WHAT YOU WILL DO: The answer should match the entries that follow exactly, except that no image appears in it.

GIVEN DATA:
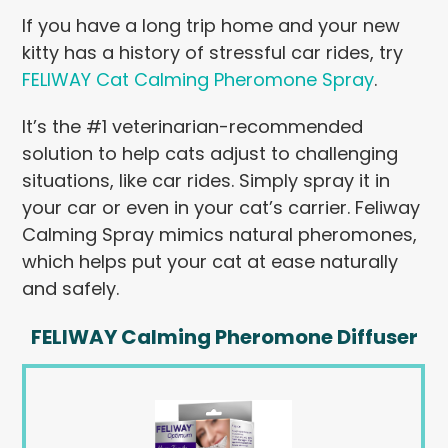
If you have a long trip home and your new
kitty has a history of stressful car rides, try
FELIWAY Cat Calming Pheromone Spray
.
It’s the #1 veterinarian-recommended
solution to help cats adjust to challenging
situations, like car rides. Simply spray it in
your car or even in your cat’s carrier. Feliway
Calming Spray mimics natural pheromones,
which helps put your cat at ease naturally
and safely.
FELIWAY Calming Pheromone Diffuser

SOLUTION:
If you have a long trip home and your new
kitty has a history of stressful car rides, try
FELIWAY Cat Calming Pheromone Spray
.
It’s the #1 veterinarian-recommended
solution to help cats adjust to challenging
situations, like car rides. Simply spray it in
your car or even in your cat’s carrier. Feliway
Calming Spray mimics natural pheromones,
which helps put your cat at ease naturally
and safely.
FELIWAY Calming Pheromone Diffuser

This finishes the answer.